Provided records →
--------------------------------------------------

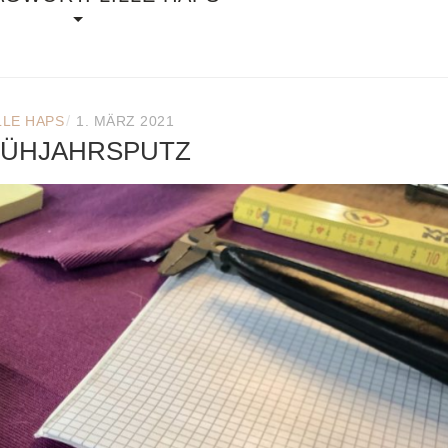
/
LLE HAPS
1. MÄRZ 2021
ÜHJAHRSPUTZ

--------------------------------------------------

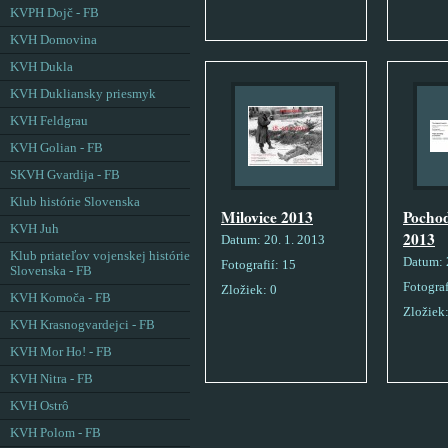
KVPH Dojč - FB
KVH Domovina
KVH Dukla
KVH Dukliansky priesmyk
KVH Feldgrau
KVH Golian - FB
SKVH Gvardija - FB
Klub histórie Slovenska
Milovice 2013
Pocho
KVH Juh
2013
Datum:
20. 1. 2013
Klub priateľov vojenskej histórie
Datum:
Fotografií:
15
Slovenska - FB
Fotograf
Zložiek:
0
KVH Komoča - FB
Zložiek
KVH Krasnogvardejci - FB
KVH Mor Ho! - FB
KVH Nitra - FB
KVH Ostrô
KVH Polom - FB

--------------------------------------------------

Directions for this task → Both end lines included, restate word for word the lines above from the line with "Klub histórie Slovenska" to the line with "KVH Nitra - FB", and nothing else.

Output of the task →
Klub histórie Slovenska
Milovice 2013
Pocho
KVH Juh
2013
Datum:
20. 1. 2013
Klub priateľov vojenskej histórie
Datum:
Fotografií:
15
Slovenska - FB
Fotograf
Zložiek:
0
KVH Komoča - FB
Zložiek
KVH Krasnogvardejci - FB
KVH Mor Ho! - FB
KVH Nitra - FB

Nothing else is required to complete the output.